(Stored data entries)
..............................

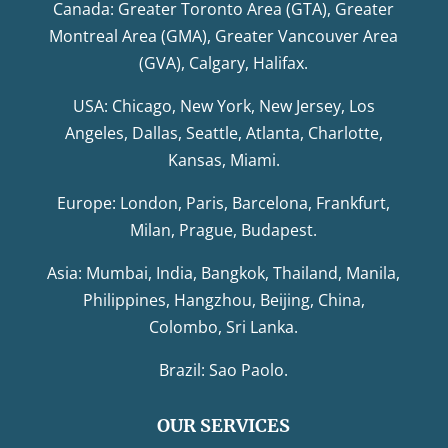
Canada: Greater Toronto Area (GTA), Greater
Montreal Area (GMA), Greater Vancouver Area
(GVA), Calgary, Halifax.
USA: Chicago, New York, New Jersey, Los
Angeles, Dallas, Seattle, Atlanta, Charlotte,
Kansas, Miami.
Europe: London, Paris, Barcelona, Frankfurt,
Milan, Prague, Budapest.
Asia: Mumbai, India, Bangkok, Thailand, Manila,
Philippines, Hangzhou, Beijing, China,
Colombo, Sri Lanka.
Brazil: Sao Paolo.
OUR SERVICES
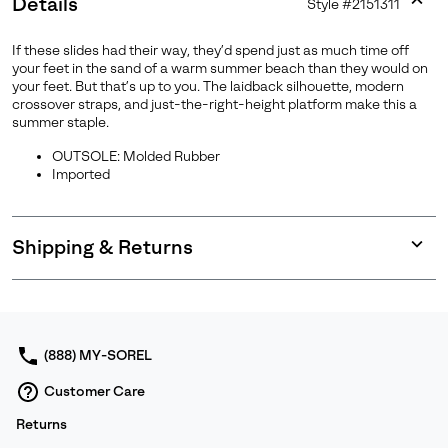
Details
Style #
2151311
Expan
or
If these slides had their way, they’d spend just as much time off
collap
your feet in the sand of a warm summer beach than they would on
sectio
your feet. But that’s up to you. The laidback silhouette, modern
crossover straps, and just-the-right-height platform make this a
summer staple.
OUTSOLE: Molded Rubber
Imported
Shipping & Returns
Expan
or
collap
sectio
(888) MY-SOREL
Customer Care
Returns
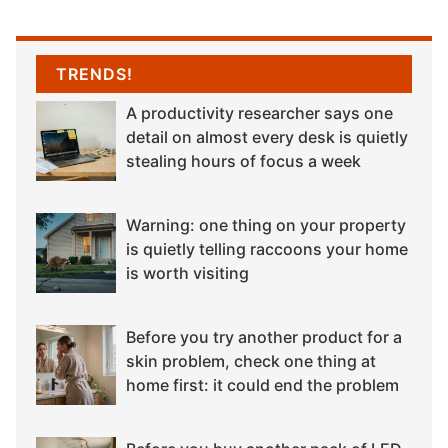
TRENDS!
A productivity researcher says one
detail on almost every desk is quietly
stealing hours of focus a week
Warning: one thing on your property
is quietly telling raccoons your home
is worth visiting
Before you try another product for a
skin problem, check one thing at
home first: it could end the problem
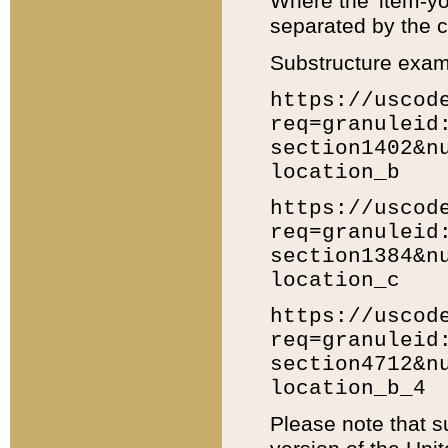
Where the 'item-yo
separated by the ch
Substructure exam
https://uscod
req=granuleid
section1402&n
location_b
https://uscod
req=granuleid
section1384&n
location_c
https://uscod
req=granuleid
section4712&n
location_b_4
Please note that s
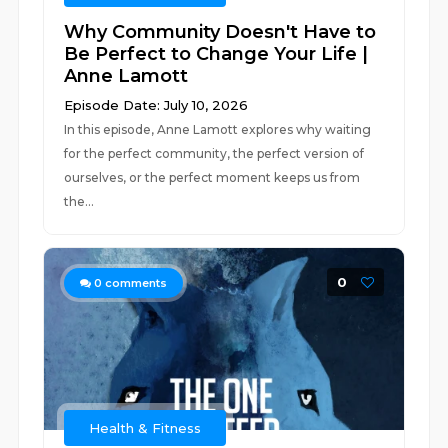
Why Community Doesn't Have to
Be Perfect to Change Your Life |
Anne Lamott
Episode Date: July 10, 2026
In this episode, Anne Lamott explores why waiting
for the perfect community, the perfect version of
ourselves, or the perfect moment keeps us from
the...
0
0
comments
Health & Fitness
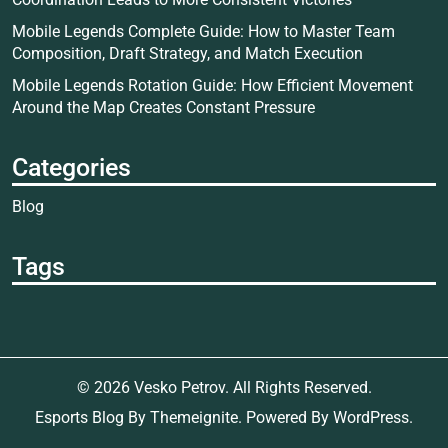
Mobile Legends Complete Guide: How to Master Team
Composition, Draft Strategy, and Match Execution
Mobile Legends Rotation Guide: How Efficient Movement
Around the Map Creates Constant Pressure
Categories
Blog
Tags
© 2026
Vesko Petrov
. All Rights Reserved.
Esports Blog
By
Themeignite
. Powered By
WordPress
.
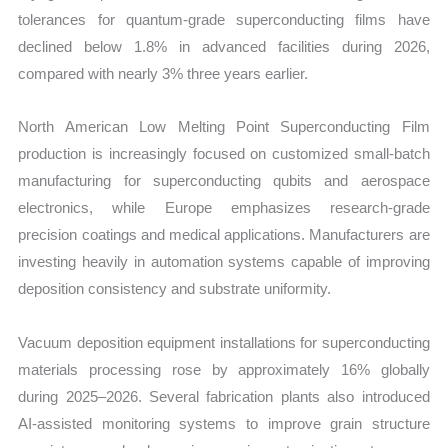
tolerances for quantum-grade superconducting films have
declined below 1.8% in advanced facilities during 2026,
compared with nearly 3% three years earlier.
North American Low Melting Point Superconducting Film
production is increasingly focused on customized small-batch
manufacturing for superconducting qubits and aerospace
electronics, while Europe emphasizes research-grade
precision coatings and medical applications. Manufacturers are
investing heavily in automation systems capable of improving
deposition consistency and substrate uniformity.
Vacuum deposition equipment installations for superconducting
materials processing rose by approximately 16% globally
during 2025–2026. Several fabrication plants also introduced
AI-assisted monitoring systems to improve grain structure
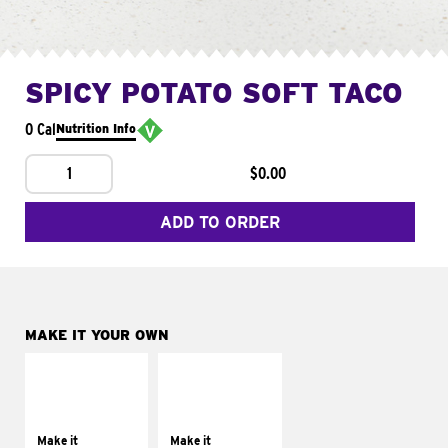
SPICY POTATO SOFT TACO
0 Cal
Nutrition Info
1
$0.00
ADD TO ORDER
MAKE IT YOUR OWN
MAKE IT
MAKE IT
SUPREME
FRESCO
Add sour cream and
Replace dairy and
tomatoes
mayo-sauces with
Make it
Make it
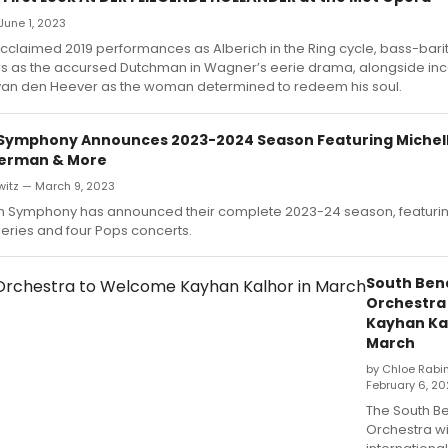
June 1, 2023
acclaimed 2019 performances as Alberich in the Ring cycle, bass-ba
rs as the accursed Dutchman in Wagner’s eerie drama, alongside i
van den Heever as the woman determined to redeem his soul.
Symphony Announces 2023-2024 Season Featuring Michel
kerman & More
witz — March 9, 2023
n Symphony has announced their complete 2023-24 season, featurin
eries and four Pops concerts.
South Be
Orchestra
Kayhan Kal
March
by Chloe Rabi
February 6, 2
The South 
Orchestra w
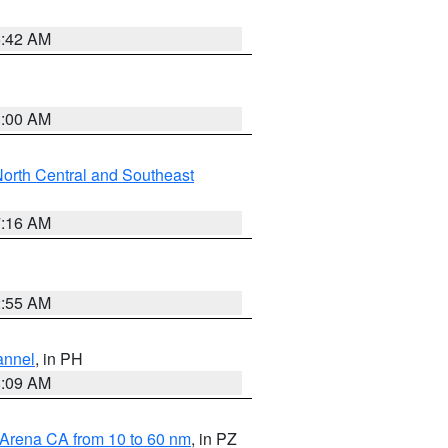
5:42 AM
3:00 AM
orth Central and Southeast
7:16 AM
2:55 AM
annel
, in PH
8:09 AM
 Arena CA from 10 to 60 nm
, in PZ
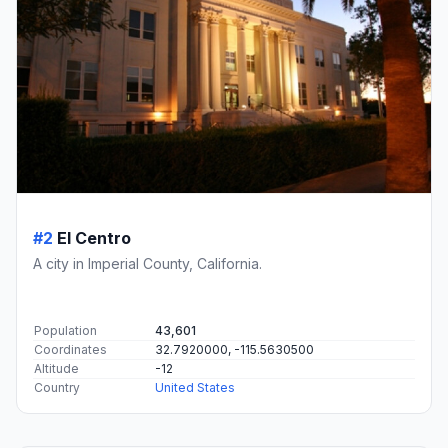
#2
El Centro
A city in Imperial County, California.
Population
43,601
Coordinates
32.7920000, -115.5630500
Altitude
-12
Country
United States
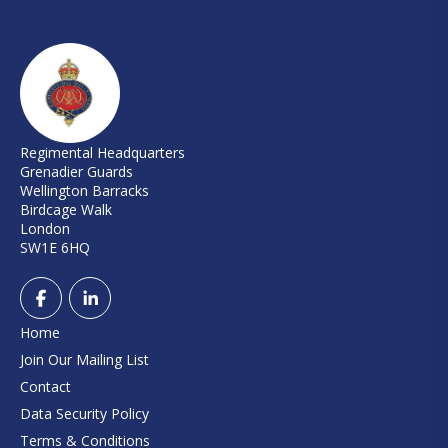
Regimental Headquarters
Grenadier Guards
Wellington Barracks
Birdcage Walk
London
SW1E 6HQ
Home
Join Our Mailing List
Contact
Data Security Policy
Terms & Conditions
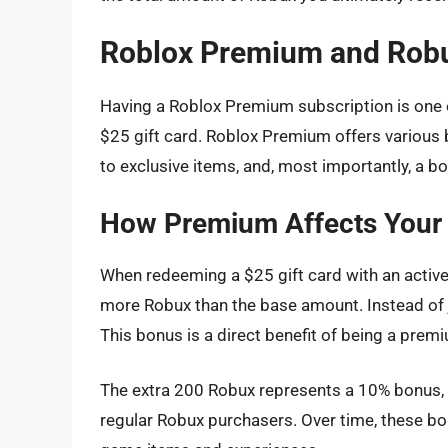
Roblox Premium and Rob
Having a Roblox Premium subscription is one o
$25 gift card. Roblox Premium offers various 
to exclusive items, and, most importantly, a 
How Premium Affects Your
When redeeming a $25 gift card with an active
more Robux than the base amount. Instead of j
This bonus is a direct benefit of being a prem
The extra 200 Robux represents a 10% bonus,
regular Robux purchasers. Over time, these bo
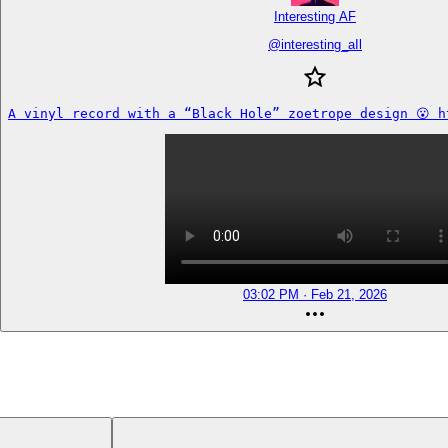
Interesting AF
@
interesting_aIl
A vinyl record with a “Black Hole” zoetrope design 😮 h
03:02 PM · Feb 21, 2026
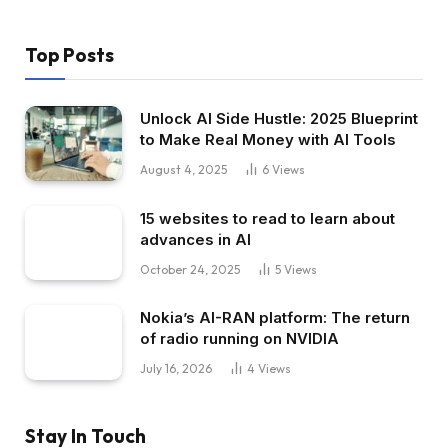
Top Posts
Unlock AI Side Hustle: 2025 Blueprint
to Make Real Money with AI Tools
August 4, 2025
6
Views
15 websites to read to learn about
advances in AI
October 24, 2025
5
Views
Nokia’s AI-RAN platform: The return
of radio running on NVIDIA
July 16, 2026
4
Views
Stay In Touch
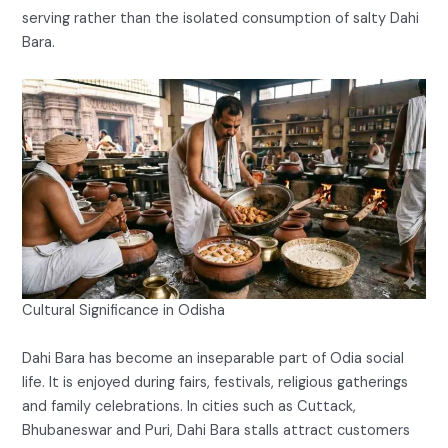
serving rather than the isolated consumption of salty Dahi
Bara.
Cultural Significance in Odisha
Dahi Bara has become an inseparable part of Odia social
life. It is enjoyed during fairs, festivals, religious gatherings
and family celebrations. In cities such as Cuttack,
Bhubaneswar and Puri, Dahi Bara stalls attract customers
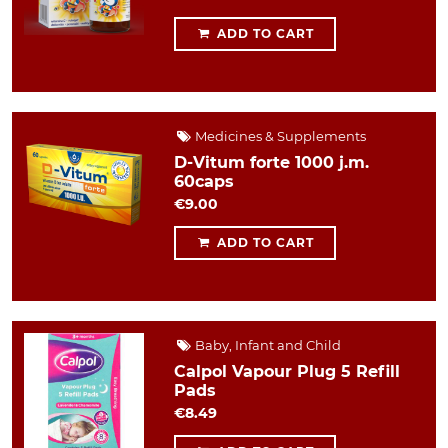
ADD TO CART
Medicines & Supplements
D-Vitum forte 1000 j.m.
60caps
€9.00
ADD TO CART
Baby, Infant and Child
Calpol Vapour Plug 5 Refill
Pads
€8.49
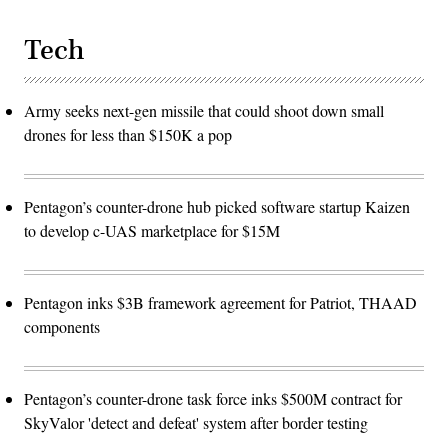
Tech
Army seeks next-gen missile that could shoot down small
drones for less than $150K a pop
Pentagon’s counter-drone hub picked software startup Kaizen
to develop c-UAS marketplace for $15M
Pentagon inks $3B framework agreement for Patriot, THAAD
components
Pentagon’s counter-drone task force inks $500M contract for
SkyValor 'detect and defeat' system after border testing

..............................

WHAT TO WORK ON — Each record above should be restated word for word. The pictures should not appear.

ANSWER AREA —
Canada: Greater Toronto Area (GTA), Greater
Montreal Area (GMA), Greater Vancouver Area
(GVA), Calgary, Halifax.
USA: Chicago, New York, New Jersey, Los
Angeles, Dallas, Seattle, Atlanta, Charlotte,
Kansas, Miami.
Europe: London, Paris, Barcelona, Frankfurt,
Milan, Prague, Budapest.
Asia: Mumbai, India, Bangkok, Thailand, Manila,
Philippines, Hangzhou, Beijing, China,
Colombo, Sri Lanka.
Brazil: Sao Paolo.
OUR SERVICES
Details
Style #
2151311
Expan
or
If these slides had their way, they’d spend just as much time off
collap
your feet in the sand of a warm summer beach than they would on
sectio
your feet. But that’s up to you. The laidback silhouette, modern
crossover straps, and just-the-right-height platform make this a
summer staple.
OUTSOLE: Molded Rubber
Imported
Shipping & Returns
Expan
or
collap
sectio
(888) MY-SOREL
Customer Care
Returns
TRENDS!
A productivity researcher says one
detail on almost every desk is quietly
stealing hours of focus a week
Warning: one thing on your property
is quietly telling raccoons your home
is worth visiting
Before you try another product for a
skin problem, check one thing at
home first: it could end the problem
Where the 'item-yo
separated by the ch
Substructure exam
https://uscod
req=granuleid
section1402&n
location_b
https://uscod
req=granuleid
section1384&n
location_c
https://uscod
req=granuleid
section4712&n
location_b_4
Please note that s
Why Community Doesn't Have to
Be Perfect to Change Your Life |
Anne Lamott
Episode Date: July 10, 2026
In this episode, Anne Lamott explores why waiting
for the perfect community, the perfect version of
ourselves, or the perfect moment keeps us from
the...
0
0
comments
Health & Fitness
Mobile Legends Complete Guide: How to Master Team
Composition, Draft Strategy, and Match Execution
Mobile Legends Rotation Guide: How Efficient Movement
Around the Map Creates Constant Pressure
Categories
Blog
Tags
© 2026
Vesko Petrov
. All Rights Reserved.
Esports Blog
By
Themeignite
. Powered By
WordPress
.
tolerances for quantum-grade superconducting films have
declined below 1.8% in advanced facilities during 2026,
compared with nearly 3% three years earlier.
North American Low Melting Point Superconducting Film
production is increasingly focused on customized small-batch
manufacturing for superconducting qubits and aerospace
electronics, while Europe emphasizes research-grade
precision coatings and medical applications. Manufacturers are
investing heavily in automation systems capable of improving
deposition consistency and substrate uniformity.
Vacuum deposition equipment installations for superconducting
materials processing rose by approximately 16% globally
during 2025–2026. Several fabrication plants also introduced
AI-assisted monitoring systems to improve grain structure
SPICY POTATO SOFT TACO
0 Cal
Nutrition Info
1
$0.00
ADD TO ORDER
MAKE IT YOUR OWN
MAKE IT
MAKE IT
SUPREME
FRESCO
Add sour cream and
Replace dairy and
tomatoes
mayo-sauces with
Make it
Make it
June 1, 2023
acclaimed 2019 performances as Alberich in the Ring cycle, bass-ba
rs as the accursed Dutchman in Wagner’s eerie drama, alongside i
van den Heever as the woman determined to redeem his soul.
Symphony Announces 2023-2024 Season Featuring Michel
kerman & More
witz — March 9, 2023
n Symphony has announced their complete 2023-24 season, featurin
eries and four Pops concerts.
South Be
Orchestra
Kayhan Kal
March
by Chloe Rabi
February 6, 2
The South 
Orchestra w
5:42 AM
3:00 AM
orth Central and Southeast
7:16 AM
2:55 AM
annel
, in PH
8:09 AM
 Arena CA from 10 to 60 nm
, in PZ
#2
El Centro
A city in Imperial County, California.
Population
43,601
Coordinates
32.7920000, -115.5630500
Altitude
-12
Country
United States
Regimental Headquarters
Grenadier Guards
Wellington Barracks
Birdcage Walk
London
SW1E 6HQ
Home
Join Our Mailing List
Contact
Data Security Policy
Terms & Conditions
Roblox Premium and Rob
Having a Roblox Premium subscription is one o
$25 gift card. Roblox Premium offers various 
to exclusive items, and, most importantly, a 
How Premium Affects Your
When redeeming a $25 gift card with an active
more Robux than the base amount. Instead of j
This bonus is a direct benefit of being a prem
The extra 200 Robux represents a 10% bonus,
regular Robux purchasers. Over time, these bo
Interesting AF
@
interesting_aIl
A vinyl record with a “Black Hole” zoetrope design 😮 h
03:02 PM · Feb 21, 2026
Top Posts
Unlock AI Side Hustle: 2025 Blueprint
to Make Real Money with AI Tools
August 4, 2025
6
Views
15 websites to read to learn about
advances in AI
October 24, 2025
5
Views
Nokia’s AI-RAN platform: The return
of radio running on NVIDIA
July 16, 2026
4
Views
Stay In Touch
serving rather than the isolated consumption of salty Dahi
Bara.
Cultural Significance in Odisha
Dahi Bara has become an inseparable part of Odia social
life. It is enjoyed during fairs, festivals, religious gatherings
and family celebrations. In cities such as Cuttack,
Bhubaneswar and Puri, Dahi Bara stalls attract customers
ADD TO CART
Medicines & Supplements
D-Vitum forte 1000 j.m.
60caps
€9.00
ADD TO CART
Baby, Infant and Child
Calpol Vapour Plug 5 Refill
Pads
€8.49
Tech
Army seeks next-gen missile that could shoot down small
drones for less than $150K a pop
Pentagon’s counter-drone hub picked software startup Kaizen
to develop c-UAS marketplace for $15M
Pentagon inks $3B framework agreement for Patriot, THAAD
components
Pentagon’s counter-drone task force inks $500M contract for
SkyValor 'detect and defeat' system after border testing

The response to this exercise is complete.